Strolghino (/it/) is a salume prepared from pork. It is thin, with an average weight of 300 grams, and may be prepared from the "lean leg meat" of the domestic pig. Leftover cuts of meat from the preparation of culatello are typically used. It may be prepared from parts of the pig that are not used in ham. Strolghino may only be available for only a few months in some areas.

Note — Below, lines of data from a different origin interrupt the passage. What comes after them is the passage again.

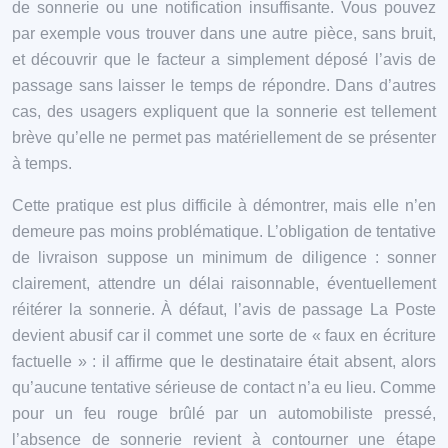
de sonnerie ou une notification insuffisante. Vous pouvez
par exemple vous trouver dans une autre pièce, sans bruit,
et découvrir que le facteur a simplement déposé l’avis de
passage sans laisser le temps de répondre. Dans d’autres
cas, des usagers expliquent que la sonnerie est tellement
brève qu’elle ne permet pas matériellement de se présenter
à temps.
Cette pratique est plus difficile à démontrer, mais elle n’en
demeure pas moins problématique. L’obligation de tentative
de livraison suppose un minimum de diligence : sonner
clairement, attendre un délai raisonnable, éventuellement
réitérer la sonnerie. À défaut, l’avis de passage La Poste
devient abusif car il commet une sorte de « faux en écriture
factuelle » : il affirme que le destinataire était absent, alors
qu’aucune tentative sérieuse de contact n’a eu lieu. Comme
pour un feu rouge brûlé par un automobiliste pressé,
l’absence de sonnerie revient à contourner une étape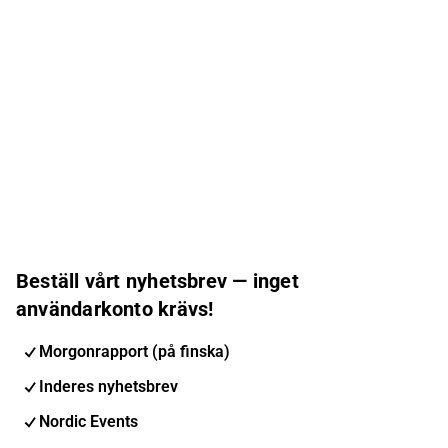
Beställ vårt nyhetsbrev — inget
användarkonto krävs!
Morgonrapport (på finska)
Inderes nyhetsbrev
Nordic Events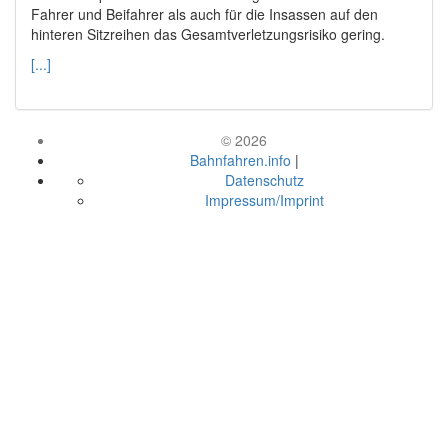
Fahrer und Beifahrer als auch für die Insassen auf den
hinteren Sitzreihen das Gesamtverletzungsrisiko gering.
[...]
© 2026
Bahnfahren.info
|
Datenschutz
Impressum/Imprint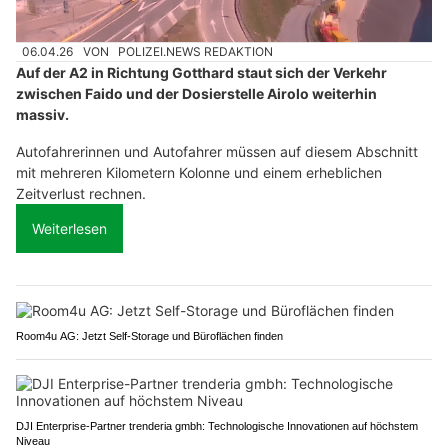
06.04.26
VON
POLIZEI.NEWS REDAKTION
Auf der A2 in Richtung Gotthard staut sich der Verkehr
zwischen Faido und der Dosierstelle Airolo weiterhin
massiv.
Autofahrerinnen und Autofahrer müssen auf diesem Abschnitt
mit mehreren Kilometern Kolonne und einem erheblichen
Zeitverlust rechnen.
Weiterlesen
Room4u AG: Jetzt Self-Storage und Büroflächen finden
DJI Enterprise-Partner trenderia gmbh: Technologische Innovationen auf höchstem
Niveau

It may have a relatively short curing time of 15-20 days, which results in a very tender product resembling "fresh, raw sausage meat".

The word derives from the word strolga, which in the Emilian dialect means 'witch' or 'soothsayer'/'fortune-teller', as it was believed that they could be used as an early predictor of the quality of the culatello—which requires a much longer curing time—from which the meat used to make the strolghino was trimmed.

In the Italian cities of Cremona and Parma, it may be referred to as "salame strolghino", and its preparation in these areas may include curing for three months. Up to around 2010, its availability in Italy was rather rare, but since then its availability has somewhat increased. As of 2012, strolghino was not protected or regulated in Italy, e.g. with a denominazione di origine protetta (DOP) or protected geographical indication.

Strolghino may be paired with champagne or wine.

==Authenticity==
Authentic strolghino has been described as only being prepared in the lowlands of Parma, by producers of culatello. These preparations do not contain food preservatives, and have a shelf life of less than two months. It has also been described as having an average shelf life of 40 days. In this region, the production of culatello and strolghino runs concurrently, since strolghino is prepared from leftover cuts of culatello.

==Counterfeits==
Some products labeled as strolghino may be counterfeits, actually being a different type of salami or modified salami. Those labeled as strolghino that have a hard texture or spicy/salty flavor are not authentic.